Kombes F Dilaporkan ke Bareskrim
Sebelumnya, Kombes F dilaporkan ke Bareskrim Polri pada Kamis (20/8/2026). Laporan tersebut teregister dengan nomor LP/B/379/VIII/2026/SPKT/BARESKRIM POLRI.
Laporan dibuat oleh Bagas Pangestu Pribadi selaku kuasa hukum investor asal Malaysia berinisial S. Dalam laporan tersebut, F dilaporkan atas dugaan penipuan dan/atau penggelapan sebagaimana dimaksud dalam Pasal 492 dan/atau Pasal 486 KUHP.
Berdasarkan laporan tersebut, perkara bermula sekitar pertengahan Mei 2025. Saat itu, korban disebut diperkenalkan kepada F yang mengaku sebagai anggota Polri aktif berpangkat Kombes dan berdinas di lingkungan Mabes Polri.
Status F sebagai anggota Polri disebut menjadi salah satu faktor yang membuat korban percaya untuk menanamkan modal dalam investasi pertambangan emas di Sulawesi Utara.
Korban kemudian ditawari investasi pertambangan emas.

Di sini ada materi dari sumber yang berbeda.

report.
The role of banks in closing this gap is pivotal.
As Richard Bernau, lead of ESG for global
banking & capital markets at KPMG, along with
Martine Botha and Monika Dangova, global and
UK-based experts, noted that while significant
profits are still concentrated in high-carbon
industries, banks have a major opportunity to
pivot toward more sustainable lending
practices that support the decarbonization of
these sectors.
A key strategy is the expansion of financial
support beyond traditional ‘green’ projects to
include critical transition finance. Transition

Kepada korban, F disebut memberikan jaminan mengenai keamanan operasional serta pengurusan legalitas pertambangan.
Korban bersama sejumlah saksi bahkan sempat meninjau lokasi pertambangan pada 17-18 Mei 2025. Setelah kunjungan tersebut, dana investasi disebut diserahkan secara bertahap.

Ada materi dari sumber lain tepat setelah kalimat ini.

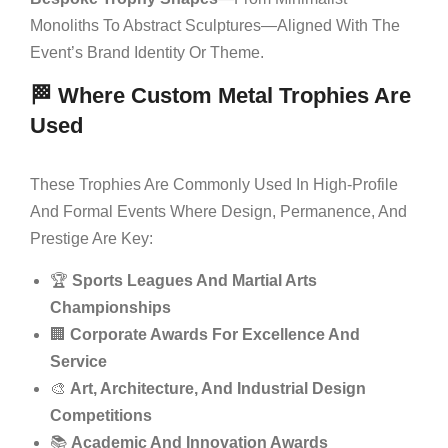
Monoliths To Abstract Sculptures—Aligned With The
Event’s Brand Identity Or Theme.
🏁 Where Custom Metal Trophies Are
Used
These Trophies Are Commonly Used In High-Profile
And Formal Events Where Design, Permanence, And
Prestige Are Key:
🏆
Sports Leagues And Martial Arts
Championships
🏢
Corporate Awards For Excellence And
Service
🎨
Art, Architecture, And Industrial Design
Competitions
📚
Academic And Innovation Awards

Pada 22 Mei 2025, korban disebut menyerahkan sekitar 1.593.021 USDT atau setara Rp26 miliar untuk investasi pada Pit 2 dan Pit 3.

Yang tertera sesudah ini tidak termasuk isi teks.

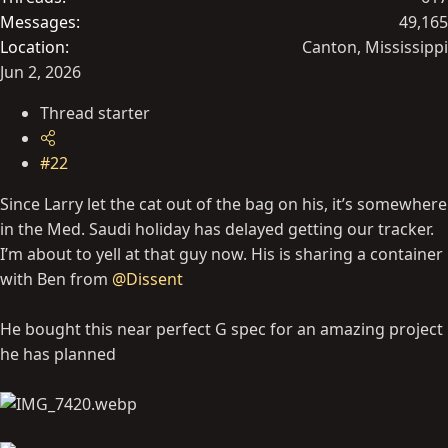
Messages
49,165
Location
Canton, Mississippi
Jun 2, 2026
Thread starter
#22
Since Larry let the cat out of the bag on his, it’s somewhere
in the Med. Saudi holiday has delayed getting our tracker.
I’m about to yell at that guy now. His is sharing a container
with Ben from
@Dissent
He bought this near perfect G spec for an amazing project
he has planned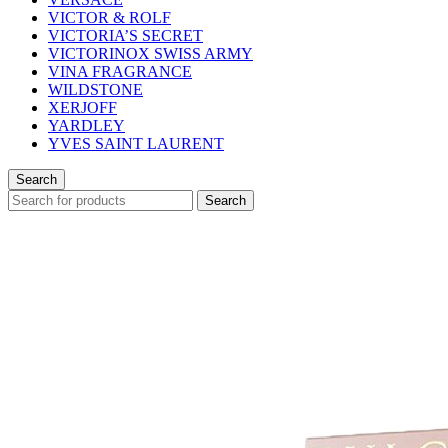
VICTOR & ROLF
VICTORIA’S SECRET
VICTORINOX SWISS ARMY
VINA FRAGRANCE
WILDSTONE
XERJOFF
YARDLEY
YVES SAINT LAURENT
Search
Search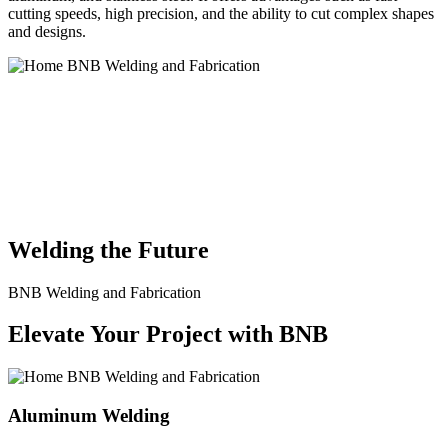
cutting speeds, high precision, and the ability to cut complex shapes
and designs.
BNB Welding and Fabrication is a leading provider of high-quality
welding and fabrication services. With a team of skilled and
experienced professionals, we specialize in offering a wide range of
welding solutions to meet the diverse needs of our clients. From
custom metal fabrication to structural steel welding, from bending to
CNC Plasma Cutting, we are committed to delivering exceptional
craftsmanship and superior results.
Welding the Future
BNB Welding and Fabrication
Elevate Your Project with BNB
Aluminum Welding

Selanjutnya, pada 17-19 Juni 2025, korban kembali disebut menyerahkan sekitar Rp13 miliar untuk investasi Pit 5.
Kemudian pada 2, 4, dan 7 Oktober 2025, korban kembali menyerahkan dana sekitar Rp19,5 miliar untuk investasi Pit 6.
Dengan demikian, total modal pokok yang disebut telah diserahkan korban dalam laporan tersebut mencapai sekitar Rp58,5 miliar.
Legalitas Tambang Dipersoalkan
Persoalan kemudian muncul setelah legalitas pertambangan yang sebelumnya disebut akan diselesaikan dalam waktu dua hingga tiga bulan tidak kunjung terealisasi.
Kondisi tersebut kemudian menimbulkan dugaan bahwa aktivitas pertambangan yang menjadi objek investasi memiliki persoalan legalitas, termasuk dugaan berkaitan dengan kegiatan pertambangan tanpa izin.
Laporan tersebut kini berada dalam penanganan Bareskrim Polri. IPW mendorong agar seluruh materi laporan diperiksa secara objektif untuk menentukan ada atau tidaknya unsur pidana.
Di sisi lain, proses pemeriksaan tetap harus menghormati hak-hak pihak yang dilaporkan. Status sebagai terlapor, menurut prinsip hukum pidana, belum dapat dimaknai sebagai bukti bahwa seseorang telah melakukan tindak pidana sebelum adanya proses hukum dan pembuktian yang sah.
Dengan demikian, IPW meminta Bareskrim mengusut laporan tersebut secara transparan, profesional, dan akuntabel agar kepastian hukum bagi pelapor dapat diberikan tanpa mengabaikan asas praduga tak bersalah terhadap Kombes F.